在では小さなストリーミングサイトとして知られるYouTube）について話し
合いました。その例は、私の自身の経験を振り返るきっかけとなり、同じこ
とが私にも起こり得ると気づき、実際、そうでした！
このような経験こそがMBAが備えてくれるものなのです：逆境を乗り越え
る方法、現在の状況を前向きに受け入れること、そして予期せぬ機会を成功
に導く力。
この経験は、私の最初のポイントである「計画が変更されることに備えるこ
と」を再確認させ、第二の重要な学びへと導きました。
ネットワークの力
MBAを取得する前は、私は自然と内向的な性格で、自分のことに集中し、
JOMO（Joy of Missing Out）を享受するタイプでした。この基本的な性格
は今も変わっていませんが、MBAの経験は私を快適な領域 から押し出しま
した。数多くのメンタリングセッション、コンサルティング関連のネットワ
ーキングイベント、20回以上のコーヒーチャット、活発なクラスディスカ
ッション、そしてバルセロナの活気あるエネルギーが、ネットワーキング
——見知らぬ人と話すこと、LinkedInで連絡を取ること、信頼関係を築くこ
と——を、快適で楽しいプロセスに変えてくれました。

◆ ◆ ◆ ◆ ◆ ◆ ◆

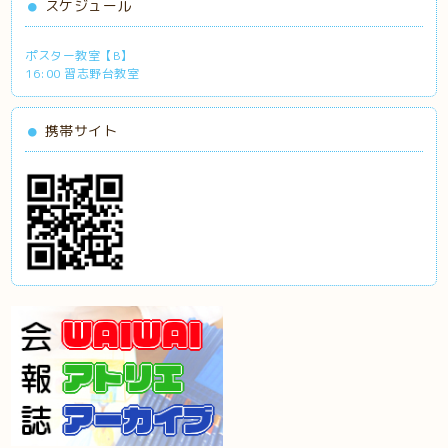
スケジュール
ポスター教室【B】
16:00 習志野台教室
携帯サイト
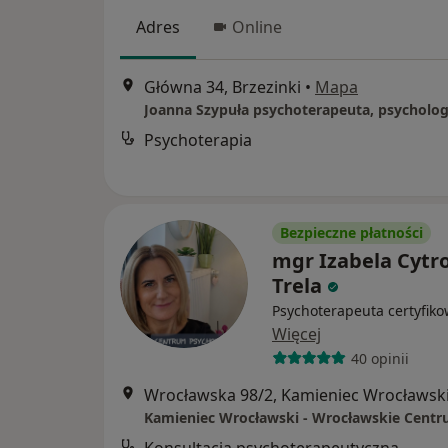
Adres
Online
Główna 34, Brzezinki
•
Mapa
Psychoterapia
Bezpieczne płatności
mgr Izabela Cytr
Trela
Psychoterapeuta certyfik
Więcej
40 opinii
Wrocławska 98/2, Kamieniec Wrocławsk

◆ ◆ ◆ ◆ ◆ ◆ ◆

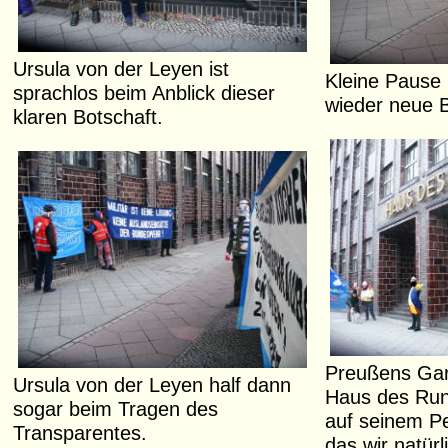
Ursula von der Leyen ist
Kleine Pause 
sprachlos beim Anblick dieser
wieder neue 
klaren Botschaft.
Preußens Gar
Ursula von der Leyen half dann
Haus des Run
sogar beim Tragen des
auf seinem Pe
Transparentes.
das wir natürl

◆ ◆ ◆ ◆ ◆ ◆ ◆

WHAT THE TASK ASKS — Go line by line through the data and copy any that contain "Ursula".

RESULT BELOW —
Ursula von der Leyen ist
Ursula von der Leyen half dann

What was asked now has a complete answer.